• ACTION ITEM:
Filter the records for "external" and keep each line that has it.

• AVAILABLE DATA:
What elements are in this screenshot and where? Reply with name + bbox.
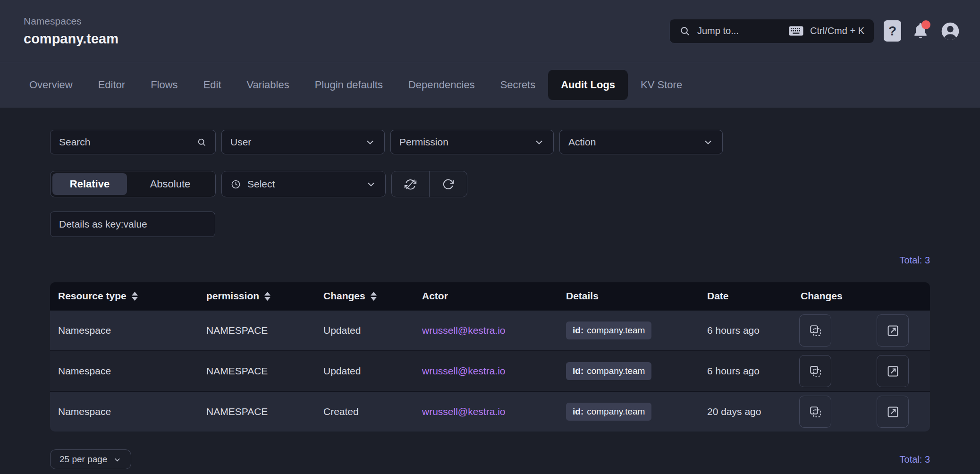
row-actions [793,314,930,347]
user-avatar[interactable] [940,21,961,42]
details-input[interactable] [59,219,206,230]
search-icon [679,25,691,37]
notifications-button[interactable] [911,20,930,42]
chevron-down-icon [533,136,545,148]
sort-icon [371,292,377,301]
search-icon [197,137,207,147]
time-range-label: Select [247,178,275,190]
relative-toggle[interactable]: Relative [52,173,127,195]
chevron-down-icon [113,455,122,464]
user-select[interactable]: User [221,130,385,154]
tab-dependencies[interactable]: Dependencies [396,70,488,100]
table-row: Namespace NAMESPACE Updated wrussell@kes… [50,350,930,391]
table-row: Namespace NAMESPACE Updated wrussell@kes… [50,310,930,350]
details-filter[interactable] [50,212,215,237]
open-detail-button[interactable] [877,314,909,347]
table-header-row: Resource type permission Changes [50,282,930,310]
resource-type-cell: Namespace [50,325,198,336]
auto-refresh-off-button[interactable] [392,171,429,197]
jump-to-input[interactable] [697,25,782,36]
details-value: company.team [587,325,645,336]
action-select[interactable]: Action [559,130,723,154]
tab-flows[interactable]: Flows [138,70,190,100]
permission-cell: NAMESPACE [198,325,315,336]
date-cell: 6 hours ago [699,365,793,377]
table-row: Namespace NAMESPACE Created wrussell@kes… [50,391,930,432]
tab-editor[interactable]: Editor [85,70,138,100]
column-header-date: Date [699,290,793,302]
tab-overview[interactable]: Overview [17,70,85,100]
external-link-icon [887,365,899,378]
tab-edit[interactable]: Edit [191,70,234,100]
column-header-permission[interactable]: permission [198,290,315,302]
tab-secrets[interactable]: Secrets [488,70,549,100]
chevron-down-icon [365,178,377,190]
chevron-down-icon [364,136,376,148]
search-filter[interactable] [50,130,216,154]
tab-kv-store[interactable]: KV Store [628,70,695,100]
column-header-details: Details [558,290,699,302]
permission-cell: NAMESPACE [198,365,315,377]
external-link-icon [887,406,899,418]
details-key: id: [573,406,583,417]
audit-logs-table: Resource type permission Changes [50,282,930,432]
row-actions [793,396,930,428]
header-actions: Ctrl/Cmd + K ? [669,19,961,43]
open-detail-button[interactable] [877,396,909,428]
resource-type-cell: Namespace [50,406,198,417]
changes-cell: Updated [315,365,414,377]
filter-row-time: Relative Absolute Select [50,171,930,197]
changes-cell: Created [315,406,414,417]
refresh-button[interactable] [429,171,467,197]
changes-cell: Updated [315,325,414,336]
filter-row-primary: User Permission Action [50,130,930,154]
clock-icon [230,179,241,190]
search-input[interactable] [59,136,197,148]
diff-icon [809,406,822,418]
date-cell: 20 days ago [699,406,793,417]
audit-logs-page: User Permission Action [0,108,980,469]
view-changes-button[interactable] [799,396,831,428]
details-badge: id: company.team [566,322,651,339]
details-badge: id: company.team [566,403,651,421]
sort-icon [132,292,138,301]
page-title: company.team [24,31,118,47]
action-select-label: Action [568,136,596,148]
row-actions [793,355,930,387]
absolute-toggle[interactable]: Absolute [127,173,213,195]
details-badge: id: company.team [566,362,651,380]
sort-icon [264,292,270,301]
tab-variables[interactable]: Variables [234,70,302,100]
top-header: Namespaces company.team [0,0,980,62]
details-value: company.team [587,366,645,376]
user-select-label: User [230,136,251,148]
view-changes-button[interactable] [799,314,831,347]
open-detail-button[interactable] [877,355,909,387]
permission-select[interactable]: Permission [390,130,554,154]
details-key: id: [573,366,583,376]
per-page-select[interactable]: 25 per page [50,449,131,469]
namespace-tabbar: Overview Editor Flows Edit Variables Plu… [0,62,980,108]
auto-refresh-off-icon [404,178,417,191]
breadcrumb[interactable]: Namespaces [24,16,118,27]
actor-link[interactable]: wrussell@kestra.io [422,325,506,336]
table-total-top: Total: 3 [50,255,930,266]
tab-audit-logs[interactable]: Audit Logs [548,70,628,100]
chevron-down-icon [702,136,714,148]
tab-plugin-defaults[interactable]: Plugin defaults [302,70,396,100]
time-mode-toggle: Relative Absolute [50,171,216,197]
time-range-select[interactable]: Select [221,171,386,197]
column-header-changes[interactable]: Changes [315,290,414,302]
pagination-bar: 25 per page Total: 3 [50,449,930,469]
keyboard-shortcut-label: Ctrl/Cmd + K [810,25,864,36]
refresh-button-group [391,171,467,197]
date-cell: 6 hours ago [699,325,793,336]
actor-link[interactable]: wrussell@kestra.io [422,406,506,417]
resource-type-cell: Namespace [50,365,198,377]
help-button[interactable]: ? [884,20,901,42]
column-header-resource-type[interactable]: Resource type [50,290,198,302]
per-page-label: 25 per page [59,454,107,465]
actor-link[interactable]: wrussell@kestra.io [422,365,506,377]
jump-to-search[interactable]: Ctrl/Cmd + K [669,19,874,43]
view-changes-button[interactable] [799,355,831,387]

• YOUR RESPONSE:
external-link-icon [887,365,899,378]
external-link-icon [887,406,899,418]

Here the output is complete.